The Colors of the Biblical Rainbow

I got back from my hasty, microwaved-in-the-breakroom dinner this evening only to find I had missed the most story-worthy customer of all time. She had come in using a walker for no apparent reason, asking my co-workers to help her in her quest to obtain bras in "all the colors of the Biblical rainbow" for her upcoming wedding.



She needed tan, white, and red. She'd already found the rest (using exactly which chapters and verses as her guide I do not know).

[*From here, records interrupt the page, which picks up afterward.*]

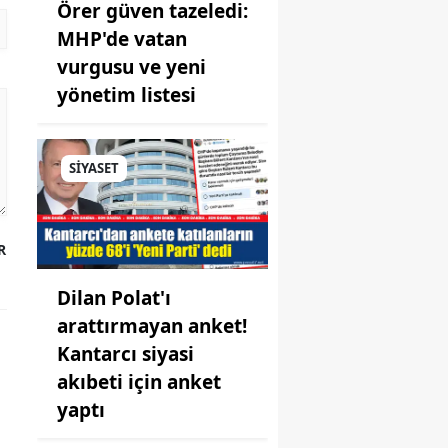
Örer güven tazeledi:
MHP'de vatan
vurgusu ve yeni
yönetim listesi
SİYASET
R
Dilan Polat'ı
arattırmayan anket!
Kantarcı siyasi
akıbeti için anket
yaptı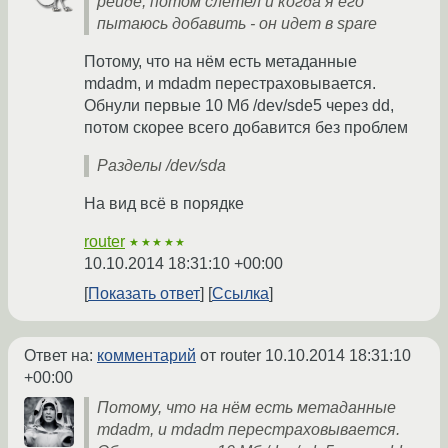
рейде, потом слетел и когда я его
пытаюсь добавить - он идет в spare
Потому, что на нём есть метаданные
mdadm, и mdadm перестраховывается.
Обнули первые 10 Мб /dev/sde5 через dd,
потом скорее всего добавится без проблем
Разделы /dev/sda
На вид всё в порядке
router
★★★★★
10.10.2014 18:31:10 +00:00
Показать ответ
Ссылка
Ответ на:
комментарий
от router
10.10.2014 18:31:10
+00:00
Потому, что на нём есть метаданные
mdadm, и mdadm перестраховывается.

While trying on bras, she confided to my co-worker that she and her husband (she referred to him thusly despite that their wedding had not yet occurred) were healers. "We take pain from good people and cast it into bad people." She was using a walker, she explained, because it was her turn to carry the pain (she and her husband alternate which of them carries the pain that day), and it was unbearable.

She then made a point of saying she was a personal friend of the N_______ family, owners of the department store, and that my co-workers shouldn't worry, because they'd "get theirs" when she died. She was, she said, a millionaire in her own right since her parents had died when she was a child.

As it turns out, she bought $600 worth of Biblical underwear, and we learned even more about her from the department next door.

She'd come in a few days ago to buy truffles to give her husband, because she wanted him to "carry the pain" that day and was trying to sweeten the deal. She informed the saleswoman that thus and such bigwig and that and such celebrity would be attending her upcoming nuptials. "Gee," said the saleswoman, "sounds like you'll have at least five or six hundred guests at your wedding. The woman corrected her: "Actually, there will be five thousand. Plus Hannah Montana, so I don't know how that's going to work out."

I almost forgot the best--and most romantic--part. This customer had met her husband twenty-five years earlier. Using her miraculous will, she told him (and I quote), "Disappear." He disappeared into thin air. When she was ready to will him into being again, she said, "Re-appear," and he did, in the house right next door to her own.

Isn't it a beautiful story? At least her credit is still good.